Udo: Ich glaube, dass wir sehr privilegiert sind mit dem, was mir machen. Wir müssen nicht frühmorgens um acht im Büro sein, abends um Vier gehts nach Hause und schalten den Fernseher an. Da führen wir ein ganz anderes Leben. Ich toure durch die Welt, sehe viele Dinge, wofür andere wahrscheinlich vier Leben bräuchten und erlebe dabei Sachen, die, wenn man normal arbeitet, nicht erleben würde. Da hast du deine vier Wochen Urlaub im Jahr und das wars. Jetzt könnte man sagen (lachend), wir sind nur auf Urlaubsreise, aber das ist Quatsch (lacht). Es gibt schon Momente, an denen ich in gewissen Ländern und Städten mehr sehen möchte, aber ganz einfach die Zeit dazu fehlt.
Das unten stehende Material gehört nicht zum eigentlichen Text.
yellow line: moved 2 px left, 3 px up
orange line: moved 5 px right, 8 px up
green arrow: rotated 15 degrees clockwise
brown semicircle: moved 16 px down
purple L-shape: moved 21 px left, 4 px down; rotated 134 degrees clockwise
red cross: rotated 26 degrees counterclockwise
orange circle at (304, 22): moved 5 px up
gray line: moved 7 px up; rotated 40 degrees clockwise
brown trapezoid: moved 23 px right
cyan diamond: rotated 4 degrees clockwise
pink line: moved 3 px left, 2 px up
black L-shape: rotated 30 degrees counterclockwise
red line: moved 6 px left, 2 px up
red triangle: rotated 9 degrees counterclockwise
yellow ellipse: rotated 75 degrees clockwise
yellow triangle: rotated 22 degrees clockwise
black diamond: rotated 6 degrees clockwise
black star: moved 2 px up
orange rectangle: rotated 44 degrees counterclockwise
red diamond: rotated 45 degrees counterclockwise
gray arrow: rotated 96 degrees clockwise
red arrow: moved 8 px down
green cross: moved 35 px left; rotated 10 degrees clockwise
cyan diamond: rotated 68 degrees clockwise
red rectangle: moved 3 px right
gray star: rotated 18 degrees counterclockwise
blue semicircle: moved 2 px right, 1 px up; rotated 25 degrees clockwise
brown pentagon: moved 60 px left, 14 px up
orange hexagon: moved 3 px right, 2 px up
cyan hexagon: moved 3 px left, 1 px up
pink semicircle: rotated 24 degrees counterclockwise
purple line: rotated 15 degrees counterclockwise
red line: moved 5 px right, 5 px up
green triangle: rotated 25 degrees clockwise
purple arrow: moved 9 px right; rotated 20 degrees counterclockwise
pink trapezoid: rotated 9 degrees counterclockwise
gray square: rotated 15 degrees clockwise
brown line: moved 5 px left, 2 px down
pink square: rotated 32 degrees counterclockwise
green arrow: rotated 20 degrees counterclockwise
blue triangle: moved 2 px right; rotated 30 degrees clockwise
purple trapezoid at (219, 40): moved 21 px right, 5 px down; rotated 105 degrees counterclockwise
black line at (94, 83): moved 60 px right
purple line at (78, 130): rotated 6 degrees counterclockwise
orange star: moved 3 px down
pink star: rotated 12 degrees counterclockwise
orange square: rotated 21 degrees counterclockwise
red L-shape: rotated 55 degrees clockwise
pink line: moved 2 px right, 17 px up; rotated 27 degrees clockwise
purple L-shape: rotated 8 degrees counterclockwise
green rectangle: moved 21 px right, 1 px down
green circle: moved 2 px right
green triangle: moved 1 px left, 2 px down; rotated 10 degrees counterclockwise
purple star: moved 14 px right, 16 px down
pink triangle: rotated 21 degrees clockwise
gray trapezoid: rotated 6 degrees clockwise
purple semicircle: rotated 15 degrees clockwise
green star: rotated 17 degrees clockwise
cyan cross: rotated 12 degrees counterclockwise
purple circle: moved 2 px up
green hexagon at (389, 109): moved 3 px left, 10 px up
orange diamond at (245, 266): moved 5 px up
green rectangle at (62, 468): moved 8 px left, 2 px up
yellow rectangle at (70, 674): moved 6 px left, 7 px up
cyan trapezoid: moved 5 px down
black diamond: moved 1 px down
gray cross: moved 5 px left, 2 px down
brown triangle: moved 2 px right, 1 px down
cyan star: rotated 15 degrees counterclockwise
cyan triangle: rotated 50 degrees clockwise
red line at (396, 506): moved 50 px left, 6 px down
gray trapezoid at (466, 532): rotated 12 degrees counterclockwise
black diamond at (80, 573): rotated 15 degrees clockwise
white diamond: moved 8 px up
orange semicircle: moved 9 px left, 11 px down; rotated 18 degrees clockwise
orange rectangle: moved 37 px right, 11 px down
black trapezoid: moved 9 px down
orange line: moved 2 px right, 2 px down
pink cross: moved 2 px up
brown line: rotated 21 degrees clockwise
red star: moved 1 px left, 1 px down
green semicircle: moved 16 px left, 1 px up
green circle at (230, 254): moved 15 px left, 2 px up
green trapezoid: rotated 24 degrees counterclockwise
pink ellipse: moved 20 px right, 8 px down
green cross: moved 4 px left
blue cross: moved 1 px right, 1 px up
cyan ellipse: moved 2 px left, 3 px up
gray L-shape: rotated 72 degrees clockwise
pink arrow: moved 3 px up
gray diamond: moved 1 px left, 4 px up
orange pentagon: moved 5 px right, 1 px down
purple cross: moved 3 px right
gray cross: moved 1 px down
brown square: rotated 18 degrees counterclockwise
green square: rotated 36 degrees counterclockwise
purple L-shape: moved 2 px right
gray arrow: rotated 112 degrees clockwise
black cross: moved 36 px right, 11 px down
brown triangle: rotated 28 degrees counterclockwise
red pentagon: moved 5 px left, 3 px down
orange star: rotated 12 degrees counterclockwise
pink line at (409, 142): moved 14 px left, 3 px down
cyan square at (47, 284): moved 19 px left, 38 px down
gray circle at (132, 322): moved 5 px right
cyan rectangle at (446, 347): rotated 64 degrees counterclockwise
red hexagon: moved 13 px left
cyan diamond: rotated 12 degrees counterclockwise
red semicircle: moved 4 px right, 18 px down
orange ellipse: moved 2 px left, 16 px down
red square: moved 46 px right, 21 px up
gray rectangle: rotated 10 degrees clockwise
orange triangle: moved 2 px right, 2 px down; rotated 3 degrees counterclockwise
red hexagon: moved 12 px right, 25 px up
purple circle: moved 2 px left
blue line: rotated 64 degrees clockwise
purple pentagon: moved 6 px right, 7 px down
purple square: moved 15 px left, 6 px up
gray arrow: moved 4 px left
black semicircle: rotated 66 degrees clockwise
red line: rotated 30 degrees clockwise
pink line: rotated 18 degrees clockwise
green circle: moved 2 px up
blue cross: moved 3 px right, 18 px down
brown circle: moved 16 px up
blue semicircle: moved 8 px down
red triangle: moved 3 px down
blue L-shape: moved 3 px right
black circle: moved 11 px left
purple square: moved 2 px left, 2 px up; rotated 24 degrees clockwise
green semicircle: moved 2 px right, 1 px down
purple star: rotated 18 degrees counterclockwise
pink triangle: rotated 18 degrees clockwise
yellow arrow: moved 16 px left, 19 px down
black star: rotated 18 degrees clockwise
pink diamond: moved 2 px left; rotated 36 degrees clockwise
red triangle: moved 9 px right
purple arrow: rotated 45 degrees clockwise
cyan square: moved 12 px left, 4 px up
MF: Was war damals für dich wichtig und was ist es heute?

Udo: Damals war für mich wichtig, einmal die härteste Band Deutschlands zu werden. Das habe ich geschafft. Dann wurde es wichtig, gute neue Songs zu komponieren und die Leute zu unterhalten. Heute ist es wichtig, eine gute Band zusammen zu haben… Klar, das wars schon damals. Gute Lieder zu schreiben und zu sehen, ob die auf der Bühne auch funktionieren. Das ist wichtig und darum gehe ich noch immer gerne auf Tour. Mit meiner Gesundheit habe ich keine Probleme, auch mit der Stimme nicht. Das ist ein grosser Glücksfall. Da gibt es Gesangeskollegen, die haben es nicht so gut… Dafür bin ich sehr dankbar. Bei der Gesundheit kommt es immer darauf an, wie man lebt. Da führe ich doch ein gesundes und solides Leben. Klar macht es mich auch nachdenklich, wenn viele Musiker sterben. Ich denke da nicht gross über den Tod nach. Ein Leben wie Lemmy habe ich nicht geführt (lacht). Hätte ich auch nicht führen können. Auch Jimmy Bain war nicht ein Kind von Traurigkeit. Krebs, wie zum Beispiel bei Ronnie James Dio, kann jeder kriegen. Das kann mich auch treffen, aber da denke ich nicht darüber nach. Ab einem gewissen Punkt… Als ich 60 wurde, beschloss ich mehr zu geniessen. Ich nehme nicht mehr alles so bitter ernst. Im Privaten wie auch mit der Band. Klar ist das eine ernste Angelegenheit, aber ich gehe da mit einer gewissen Lockerheit an die Sache 'ran. Es weiss keiner wie lange das noch geht. Da denke ich nicht an die Rente, aber an den Genuss.

MF: Was passiert nach dieser Tour?

Udo: Die geht noch bis Dezember. Aufhören wird das wohl am 19. Dezember, respektive da, wo alles begann..., in Solingen. Das wird ein schöner Abschluss und viele bekannte Gesichter werden dabei sein. Viele wollten dies noch verlängern, aber irgendwann muss auch mal Schluss sein (lacht). Dann gehts ans nächste U.D.O.-Album. Wahrscheinlich gibt es nächstes Jahr nochmals ein paar Shows oder Festivals mit dem Orchester. Der Plan ist Ende August, Anfangs September 2017 mit der neuen Scheibe raus zu kommen. Dann gehts wieder auf Tour. Songs sind noch keine geschrieben. Anfangs 2017, wenn sich alle drei bis vier Wochen erholt haben, wollen wir mit dem Schreiben starten. Ich denke nicht, dass diese Tour einen musikalischen Einfluss auf die kommenden Lieder hat.

MF: Besten Dank fürs Interview und weiterhin viel Spass, Genuss und alles Gute.

Udo: Kein Problem, danke, danke und dir auch alles Gute!